Harold Hogue and Lauren Coppedge of CoSpero Consulting

In January we published a story about the duo constructing the City of Dallas’ inaugural racial equity plan. Harold Hogue and Lauren Coppedge — both former educators, he from Oak Cliff and she from Preston Hollow — founded a company called CoSpero. And the City of Dallas’ office of equity and inclusion last December announced the collaboration with their small, albeit established, social impact consulting firm. Since then, the Cospero team — as part of its information-gathering process — has been holding sessions with each of the City’s 40-plus departments as well as residents (thereby stakeholders) in hundreds of Dallas neighborhoods.

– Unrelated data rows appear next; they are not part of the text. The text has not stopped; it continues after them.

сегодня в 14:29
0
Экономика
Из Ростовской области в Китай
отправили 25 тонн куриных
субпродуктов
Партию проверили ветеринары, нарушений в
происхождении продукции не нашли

This morning KERA ran a news piece about the plan as it relates to Dallas’ arts and culture division.

KERA’s Miguel Perez interviewed Teresa Coleman Wash with the Bishop Arts Theater Center, who weighed in on CoSpero’s in-progress equity framework — to be delivered to City Council later this summer — pointing out that Dallas’ deep-rooted inequity issues will not be resolved with a singular action or plan.

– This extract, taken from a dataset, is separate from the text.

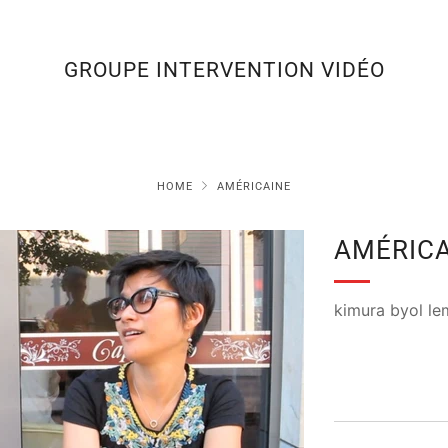
GROUPE INTERVENTION VIDÉO
HOME
AMÉRICAINE
AMÉRIC
kimura byol le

“Racial equity is not a project,” she told the reporter. “It is about who we are as individuals.”

Wash and other arts community members say they hope CoSpero will go beyond the numbers that the City has previously lined out (an example is the goal of adding five equity-specific public art projects by 2024) and address, for example,  the need for resources for artists of color: “livable wages, money to cover operational costs and the proper space to make art.”

And spaces like the Bishop Arts Theatre Center need more than what she termed a “go-away grant” in order to grow and anchor themselves in the neighborhood for future generations.

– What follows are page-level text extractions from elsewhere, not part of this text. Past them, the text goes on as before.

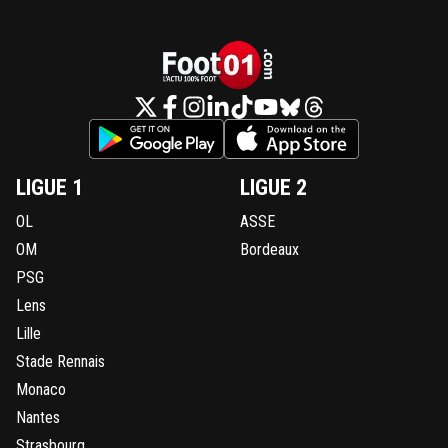
LIGUE 1
LIGUE 2
OL
ASSE
OM
Bordeaux
PSG
Lens
Lille
Stade Rennais
Monaco
Nantes
Strasbourg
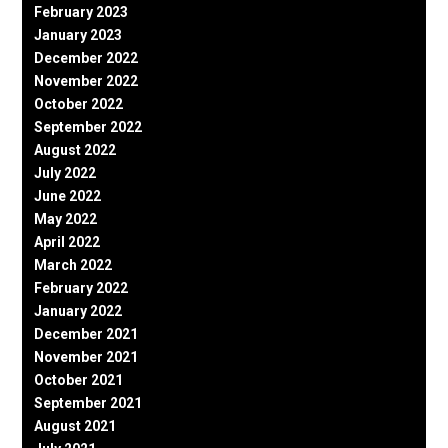
February 2023
January 2023
December 2022
November 2022
October 2022
September 2022
August 2022
July 2022
June 2022
May 2022
April 2022
March 2022
February 2022
January 2022
December 2021
November 2021
October 2021
September 2021
August 2021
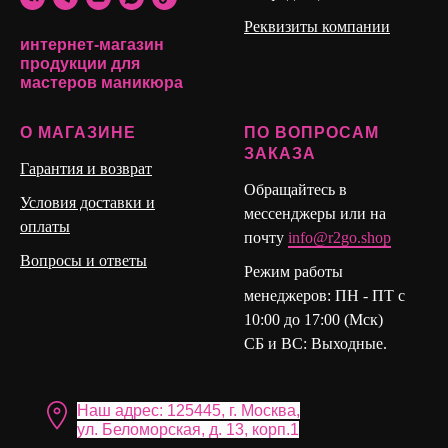
техниках работы, не скалывается и держит форму
Реквизиты компании
интернет-магазин
продукции для
мастеров маникюра
О МАГАЗИНЕ
ПО ВОПРОСАМ
ЗАКАЗА
Гарантия и возврат
Обращайтесь в
Условия доставки и
мессенджеры или на
оплаты
почту
info@r2go.shop
Вопросы и ответы
Режим работы
менеджеров: ПН - ПТ с
10:00 до 17:00 (Мск)
СБ и ВС: Выходные.
Наш адрес: 125445, г. Москва,
ул. Бело морская, д. 13, корп.1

Ballet Folklorico’s artistic director Alexandra Hernandez attended a recent listening session with CoSpero, KERA reports, where she seems to have expressed similar ideas. She says supporting the artist is key as she recalled her former life in Minneapolis where says she made a living working a single full-time job at an arts group. Something like that would not be feasible in Dallas.

A theme among those who offered input: improving the quality of life for our city’s talented artists will improve the quality of art and culture in our city.

It seems affordable housing, public safety, access to healthy food, healthcare and other resources is important to the arts community; the same things presumably will be a top priorities for many of the City’s departments as they contribute ideas and establish measurable short- and long-term goals and accountability metrics.

CoSpero’s consultants told The Advocate that achieving racial equity in the City would mean, essentially, that race or ethnicity no longer predicts economic or educational opportunity, access to housing and quality infrastructure, health services or levels of legal justice.

Interdepartmental cooperation is unique to the creation of this racial equity plan, says City of Dallas equity officer Dr. Lindsey Wilson. It’s different from anything that has been done in the past.

It is more accurate to describe the plan as a “strategic framework” than to look at it as a new plan, Wilson told The Advocate.

She believes every department at City Hall has a part to play when it comes to achieving racial equity.

“In spite of how either internal-facing or community-facing our departments are,” Wilson says, “everyone literally has a critical role to make this happen.”

KERA’s broadcasters indicated listeners would be hearing from Cospero’s Harold Hogue Thursday morning, so keep an ear out for that.